Stored data

■ ■ ■ ■ ■ ■ ■

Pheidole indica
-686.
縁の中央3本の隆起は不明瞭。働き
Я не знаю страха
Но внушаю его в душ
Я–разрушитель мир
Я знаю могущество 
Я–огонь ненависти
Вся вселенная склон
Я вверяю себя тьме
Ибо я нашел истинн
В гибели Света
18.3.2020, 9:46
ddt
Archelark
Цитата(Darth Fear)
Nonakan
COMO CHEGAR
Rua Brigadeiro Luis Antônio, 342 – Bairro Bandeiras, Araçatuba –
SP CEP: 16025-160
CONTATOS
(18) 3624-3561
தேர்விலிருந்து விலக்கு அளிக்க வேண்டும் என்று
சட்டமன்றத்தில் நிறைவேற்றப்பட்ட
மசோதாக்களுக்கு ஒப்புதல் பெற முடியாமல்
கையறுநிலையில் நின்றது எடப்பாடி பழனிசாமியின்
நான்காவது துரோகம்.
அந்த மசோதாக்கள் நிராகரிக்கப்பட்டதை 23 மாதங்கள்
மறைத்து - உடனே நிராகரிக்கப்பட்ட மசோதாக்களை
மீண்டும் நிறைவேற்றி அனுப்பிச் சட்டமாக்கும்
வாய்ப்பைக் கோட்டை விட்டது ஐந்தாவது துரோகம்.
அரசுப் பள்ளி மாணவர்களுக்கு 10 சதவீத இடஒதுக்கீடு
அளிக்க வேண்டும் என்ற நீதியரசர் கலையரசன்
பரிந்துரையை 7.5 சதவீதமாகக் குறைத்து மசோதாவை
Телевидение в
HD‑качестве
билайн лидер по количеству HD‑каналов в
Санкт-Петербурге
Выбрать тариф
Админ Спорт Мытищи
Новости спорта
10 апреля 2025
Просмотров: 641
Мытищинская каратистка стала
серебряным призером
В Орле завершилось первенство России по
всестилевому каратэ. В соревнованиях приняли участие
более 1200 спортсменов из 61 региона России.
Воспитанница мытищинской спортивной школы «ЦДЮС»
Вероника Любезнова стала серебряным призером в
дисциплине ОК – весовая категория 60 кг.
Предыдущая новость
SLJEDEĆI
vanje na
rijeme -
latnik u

■ ■ ■ ■ ■ ■ ■

Output the lines above between the one holding "縁の中央3本の隆起は不明瞭。働き" and the one holding "дисциплине ОК – весовая категория 60 кг.", inclusive, with nothing before or after them.

* **EXERCISE RESPONSE**
縁の中央3本の隆起は不明瞭。働き
Я не знаю страха
Но внушаю его в душ
Я–разрушитель мир
Я знаю могущество 
Я–огонь ненависти
Вся вселенная склон
Я вверяю себя тьме
Ибо я нашел истинн
В гибели Света
18.3.2020, 9:46
ddt
Archelark
Цитата(Darth Fear)
Nonakan
COMO CHEGAR
Rua Brigadeiro Luis Antônio, 342 – Bairro Bandeiras, Araçatuba –
SP CEP: 16025-160
CONTATOS
(18) 3624-3561
தேர்விலிருந்து விலக்கு அளிக்க வேண்டும் என்று
சட்டமன்றத்தில் நிறைவேற்றப்பட்ட
மசோதாக்களுக்கு ஒப்புதல் பெற முடியாமல்
கையறுநிலையில் நின்றது எடப்பாடி பழனிசாமியின்
நான்காவது துரோகம்.
அந்த மசோதாக்கள் நிராகரிக்கப்பட்டதை 23 மாதங்கள்
மறைத்து - உடனே நிராகரிக்கப்பட்ட மசோதாக்களை
மீண்டும் நிறைவேற்றி அனுப்பிச் சட்டமாக்கும்
வாய்ப்பைக் கோட்டை விட்டது ஐந்தாவது துரோகம்.
அரசுப் பள்ளி மாணவர்களுக்கு 10 சதவீத இடஒதுக்கீடு
அளிக்க வேண்டும் என்ற நீதியரசர் கலையரசன்
பரிந்துரையை 7.5 சதவீதமாகக் குறைத்து மசோதாவை
Телевидение в
HD‑качестве
билайн лидер по количеству HD‑каналов в
Санкт-Петербурге
Выбрать тариф
Админ Спорт Мытищи
Новости спорта
10 апреля 2025
Просмотров: 641
Мытищинская каратистка стала
серебряным призером
В Орле завершилось первенство России по
всестилевому каратэ. В соревнованиях приняли участие
более 1200 спортсменов из 61 региона России.
Воспитанница мытищинской спортивной школы «ЦДЮС»
Вероника Любезнова стала серебряным призером в
дисциплине ОК – весовая категория 60 кг.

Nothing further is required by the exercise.